National

Court upholds ban on liquor in Kerala

KPM Basheer Kochi | Updated on December 08, 2017

A man laments over the closure of bars even as a protest gains strength in front of a beverages outlet in Kozhikode in August this year. S RAMESHKURUP

Shutters bars attached to 2/3 star hotels but allows those at 4/5 star facilities



The suspense over the continued existence of liquor bars in Kerala has ended with the Kerala High Court partially endorsing the government’s liquor policy by disallowing the functioning of bars attached to two and three-star hotels, while, at the same time, allowing four and five-star bars as well as heritage bars to function.

In a long-awaited judgment, Justice K. Surendra Mohan on Thursday allowed 33 bars in the four-star category (apart from the 21 five-star and eight heritage bars which had already been exempted from its closure order). This means 62 bars attached to five and four-star hotels as well as heritage hotels wills stay. The nearly 250 other bars operating now on the strength of a Supreme Court stay would have to fold immediately.

The High Court has, with today’s crucial verdict, upheld in parts the Congress-led Oommen Chandy Government’s liquor policy. The government had, in August, asked all bars except five-star and heritage bars to close by September 12. This was part of its controversial liquor policy, the core of which was imposition of prohibition in phases over a decade.

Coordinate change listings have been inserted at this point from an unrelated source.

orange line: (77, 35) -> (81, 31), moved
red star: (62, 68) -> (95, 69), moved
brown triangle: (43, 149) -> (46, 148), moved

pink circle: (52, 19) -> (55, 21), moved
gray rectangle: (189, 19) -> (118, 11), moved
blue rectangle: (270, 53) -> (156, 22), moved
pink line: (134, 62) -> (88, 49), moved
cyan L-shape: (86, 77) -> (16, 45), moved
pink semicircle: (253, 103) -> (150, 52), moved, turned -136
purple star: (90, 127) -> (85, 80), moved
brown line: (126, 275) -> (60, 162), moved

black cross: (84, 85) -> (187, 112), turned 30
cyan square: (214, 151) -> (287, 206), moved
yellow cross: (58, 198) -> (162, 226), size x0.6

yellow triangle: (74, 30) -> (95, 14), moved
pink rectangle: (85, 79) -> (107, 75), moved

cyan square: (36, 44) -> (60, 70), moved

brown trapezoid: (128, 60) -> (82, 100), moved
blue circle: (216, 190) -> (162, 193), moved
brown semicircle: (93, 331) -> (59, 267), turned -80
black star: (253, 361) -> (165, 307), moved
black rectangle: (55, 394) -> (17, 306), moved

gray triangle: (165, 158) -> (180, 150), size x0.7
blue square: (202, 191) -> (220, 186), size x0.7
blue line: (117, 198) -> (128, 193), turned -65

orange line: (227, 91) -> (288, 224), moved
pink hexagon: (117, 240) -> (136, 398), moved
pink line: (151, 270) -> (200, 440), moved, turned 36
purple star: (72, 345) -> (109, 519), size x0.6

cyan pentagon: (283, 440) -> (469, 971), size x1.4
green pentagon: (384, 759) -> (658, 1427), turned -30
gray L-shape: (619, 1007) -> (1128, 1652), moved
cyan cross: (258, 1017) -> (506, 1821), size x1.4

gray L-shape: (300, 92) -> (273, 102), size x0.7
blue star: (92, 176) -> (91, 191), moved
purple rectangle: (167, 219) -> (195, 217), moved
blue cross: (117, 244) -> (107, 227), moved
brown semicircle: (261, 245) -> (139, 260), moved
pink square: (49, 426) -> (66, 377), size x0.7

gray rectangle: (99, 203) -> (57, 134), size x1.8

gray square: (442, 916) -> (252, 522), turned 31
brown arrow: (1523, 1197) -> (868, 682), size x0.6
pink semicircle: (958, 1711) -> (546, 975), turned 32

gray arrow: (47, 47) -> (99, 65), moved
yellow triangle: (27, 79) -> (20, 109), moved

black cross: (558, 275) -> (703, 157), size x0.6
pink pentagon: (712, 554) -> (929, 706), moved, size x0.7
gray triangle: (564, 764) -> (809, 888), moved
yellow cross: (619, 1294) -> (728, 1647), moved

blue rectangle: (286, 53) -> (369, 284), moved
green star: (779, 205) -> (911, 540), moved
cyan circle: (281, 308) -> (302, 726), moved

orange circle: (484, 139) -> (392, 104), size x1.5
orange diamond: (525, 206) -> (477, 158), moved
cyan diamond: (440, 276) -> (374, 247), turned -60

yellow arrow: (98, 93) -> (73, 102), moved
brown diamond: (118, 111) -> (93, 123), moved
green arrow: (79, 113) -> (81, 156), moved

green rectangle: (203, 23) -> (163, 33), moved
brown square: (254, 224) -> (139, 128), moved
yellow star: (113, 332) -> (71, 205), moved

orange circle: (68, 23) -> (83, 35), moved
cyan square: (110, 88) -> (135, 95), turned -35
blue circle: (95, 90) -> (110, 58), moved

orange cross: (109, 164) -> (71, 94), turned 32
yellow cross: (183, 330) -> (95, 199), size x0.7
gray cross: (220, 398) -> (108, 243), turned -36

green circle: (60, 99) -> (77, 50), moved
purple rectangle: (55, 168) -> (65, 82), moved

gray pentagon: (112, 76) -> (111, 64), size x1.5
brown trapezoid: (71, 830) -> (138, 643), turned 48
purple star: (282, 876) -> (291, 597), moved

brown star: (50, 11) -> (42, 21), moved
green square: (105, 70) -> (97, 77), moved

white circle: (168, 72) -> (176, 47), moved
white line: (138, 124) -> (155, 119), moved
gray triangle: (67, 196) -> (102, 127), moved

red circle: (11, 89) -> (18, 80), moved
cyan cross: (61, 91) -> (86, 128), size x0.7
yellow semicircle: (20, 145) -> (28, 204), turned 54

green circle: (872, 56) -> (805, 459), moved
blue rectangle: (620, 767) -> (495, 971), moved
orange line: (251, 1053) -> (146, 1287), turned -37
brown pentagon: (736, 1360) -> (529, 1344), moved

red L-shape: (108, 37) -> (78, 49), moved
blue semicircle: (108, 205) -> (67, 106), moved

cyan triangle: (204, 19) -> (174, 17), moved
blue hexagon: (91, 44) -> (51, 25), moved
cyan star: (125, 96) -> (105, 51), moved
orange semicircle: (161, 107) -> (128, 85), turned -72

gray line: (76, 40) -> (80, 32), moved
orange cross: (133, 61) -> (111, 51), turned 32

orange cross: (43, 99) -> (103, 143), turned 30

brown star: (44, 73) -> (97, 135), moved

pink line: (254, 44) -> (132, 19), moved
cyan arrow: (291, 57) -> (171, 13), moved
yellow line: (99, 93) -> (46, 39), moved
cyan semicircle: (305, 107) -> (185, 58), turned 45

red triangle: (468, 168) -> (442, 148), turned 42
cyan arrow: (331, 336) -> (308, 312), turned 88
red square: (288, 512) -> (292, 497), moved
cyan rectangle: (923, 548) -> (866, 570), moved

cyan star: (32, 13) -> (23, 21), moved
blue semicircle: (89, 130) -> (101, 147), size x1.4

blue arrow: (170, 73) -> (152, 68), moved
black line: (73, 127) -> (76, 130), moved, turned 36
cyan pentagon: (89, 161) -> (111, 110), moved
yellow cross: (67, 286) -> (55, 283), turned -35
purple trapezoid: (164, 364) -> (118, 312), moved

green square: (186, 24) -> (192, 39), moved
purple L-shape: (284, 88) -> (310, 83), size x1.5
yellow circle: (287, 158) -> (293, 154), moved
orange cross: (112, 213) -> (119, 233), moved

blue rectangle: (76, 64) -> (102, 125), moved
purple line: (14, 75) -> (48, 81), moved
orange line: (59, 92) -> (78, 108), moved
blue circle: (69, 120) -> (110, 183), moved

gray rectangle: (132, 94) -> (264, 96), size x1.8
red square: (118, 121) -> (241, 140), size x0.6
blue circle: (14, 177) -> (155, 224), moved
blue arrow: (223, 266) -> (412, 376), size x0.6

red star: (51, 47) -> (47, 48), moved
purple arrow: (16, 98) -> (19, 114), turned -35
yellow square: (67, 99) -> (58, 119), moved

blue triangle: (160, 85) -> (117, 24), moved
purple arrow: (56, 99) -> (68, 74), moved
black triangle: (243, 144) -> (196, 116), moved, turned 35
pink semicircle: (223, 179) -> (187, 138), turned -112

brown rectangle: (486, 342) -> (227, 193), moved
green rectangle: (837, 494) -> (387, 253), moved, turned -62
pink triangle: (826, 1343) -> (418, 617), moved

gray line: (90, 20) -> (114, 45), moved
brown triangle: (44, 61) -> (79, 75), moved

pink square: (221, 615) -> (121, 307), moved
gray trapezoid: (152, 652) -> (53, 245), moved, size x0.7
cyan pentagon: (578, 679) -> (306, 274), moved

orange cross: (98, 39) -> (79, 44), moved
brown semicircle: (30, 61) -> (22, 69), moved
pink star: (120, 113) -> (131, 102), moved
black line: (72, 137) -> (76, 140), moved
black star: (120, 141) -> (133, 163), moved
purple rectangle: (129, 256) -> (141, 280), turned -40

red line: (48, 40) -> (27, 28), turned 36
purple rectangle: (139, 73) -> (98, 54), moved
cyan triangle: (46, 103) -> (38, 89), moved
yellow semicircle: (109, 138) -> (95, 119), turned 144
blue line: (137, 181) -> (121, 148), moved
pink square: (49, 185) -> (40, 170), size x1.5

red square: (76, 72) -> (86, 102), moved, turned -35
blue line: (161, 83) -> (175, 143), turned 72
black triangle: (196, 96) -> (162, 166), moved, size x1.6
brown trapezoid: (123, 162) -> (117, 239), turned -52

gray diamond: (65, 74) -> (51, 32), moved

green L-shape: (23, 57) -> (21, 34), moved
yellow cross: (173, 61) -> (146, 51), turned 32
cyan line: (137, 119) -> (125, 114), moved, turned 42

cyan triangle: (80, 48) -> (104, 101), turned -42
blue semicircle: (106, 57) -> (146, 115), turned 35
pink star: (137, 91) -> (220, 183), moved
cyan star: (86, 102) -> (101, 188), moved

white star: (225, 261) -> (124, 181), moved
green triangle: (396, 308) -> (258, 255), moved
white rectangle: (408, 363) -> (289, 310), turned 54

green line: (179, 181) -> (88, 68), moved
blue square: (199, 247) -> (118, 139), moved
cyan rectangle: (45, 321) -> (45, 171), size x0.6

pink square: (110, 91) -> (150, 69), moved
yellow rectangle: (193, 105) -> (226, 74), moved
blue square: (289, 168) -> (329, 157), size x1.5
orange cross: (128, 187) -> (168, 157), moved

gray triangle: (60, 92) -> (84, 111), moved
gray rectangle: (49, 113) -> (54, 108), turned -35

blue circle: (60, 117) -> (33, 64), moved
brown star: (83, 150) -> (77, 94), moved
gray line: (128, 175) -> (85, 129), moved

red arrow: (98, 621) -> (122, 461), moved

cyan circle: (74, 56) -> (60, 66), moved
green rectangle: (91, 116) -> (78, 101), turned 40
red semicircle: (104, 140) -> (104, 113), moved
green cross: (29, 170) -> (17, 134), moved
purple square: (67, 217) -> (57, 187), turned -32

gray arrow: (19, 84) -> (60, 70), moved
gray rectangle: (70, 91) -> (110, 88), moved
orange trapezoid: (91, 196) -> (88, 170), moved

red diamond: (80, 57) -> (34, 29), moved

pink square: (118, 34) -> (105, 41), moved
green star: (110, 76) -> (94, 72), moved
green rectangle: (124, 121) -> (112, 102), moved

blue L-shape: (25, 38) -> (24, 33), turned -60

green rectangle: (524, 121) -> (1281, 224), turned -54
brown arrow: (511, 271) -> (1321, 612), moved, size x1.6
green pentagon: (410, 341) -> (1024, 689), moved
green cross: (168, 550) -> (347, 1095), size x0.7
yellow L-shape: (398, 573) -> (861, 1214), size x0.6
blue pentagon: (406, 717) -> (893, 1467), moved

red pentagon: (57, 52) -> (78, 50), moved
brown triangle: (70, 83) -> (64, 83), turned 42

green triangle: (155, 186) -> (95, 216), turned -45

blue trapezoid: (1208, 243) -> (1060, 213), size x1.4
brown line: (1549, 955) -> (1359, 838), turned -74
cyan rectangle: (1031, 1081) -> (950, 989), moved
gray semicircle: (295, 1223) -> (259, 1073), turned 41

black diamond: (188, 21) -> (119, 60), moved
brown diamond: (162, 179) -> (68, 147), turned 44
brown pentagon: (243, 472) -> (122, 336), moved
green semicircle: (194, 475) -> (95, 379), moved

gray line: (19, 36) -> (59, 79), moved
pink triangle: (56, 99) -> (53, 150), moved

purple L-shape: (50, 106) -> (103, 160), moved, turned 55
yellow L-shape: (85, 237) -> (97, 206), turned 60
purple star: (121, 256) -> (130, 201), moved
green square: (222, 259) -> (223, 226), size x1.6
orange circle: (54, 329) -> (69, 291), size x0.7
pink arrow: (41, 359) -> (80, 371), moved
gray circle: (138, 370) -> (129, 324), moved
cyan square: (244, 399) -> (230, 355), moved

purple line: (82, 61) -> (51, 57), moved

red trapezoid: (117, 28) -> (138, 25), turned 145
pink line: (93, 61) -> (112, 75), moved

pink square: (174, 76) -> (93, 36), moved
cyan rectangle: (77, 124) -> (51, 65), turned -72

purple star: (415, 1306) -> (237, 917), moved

Before April 1 this year, there had been around 730 bars (attached to hotels in categories starting from two star) functioning in the State, as well as around 350 liquor outlets run by the Kerala State Beverages Corporation and the Consumerfed. As the government had refused to renew the annual licence of 418 bars, mainly in the two-star category, citing poor standards, these bars have remained closed since then.

Dry daze

Following the announcement of the liquor policy, the government asked close to 300 bars in the three and four-star categories too to down their shutters from September 12. When the High Court refused to stay the closure order, the bar owners moved the Supreme Court which allowed them to function until the High Court single bench gave its verdict. Now that the single bench has given its verdict all those bars currently functioning, except the three and four-star as well as heritage ones, will have to close down immediately.

CM Oommen Chandy, reacting to the court verdict, said it was a vindication of the UDF’s liquor policy. He denied it was a partial setback to his government. V.M. Sudheeran, whose strong opposition to the reopening of the 418 substandard bars had prompted Chandy to opt for a much stricter liquor policy, said the verdict was morale-booster for the UDF. Justice Surendra Mohan had, in all considered 83 petitions submitted by bar owners as well as by pro-prohibition organizations and the Kerala Catholic Bishops Council.

The closure of the 418 substandard bars since April and the order to close the rest had kicked off intense political wrangling in Kerala. It also led to widespread discussions among the people, the media and public forums. The bars owners’ association has said they would go in appeal before a division bench against the single judge’s verdict.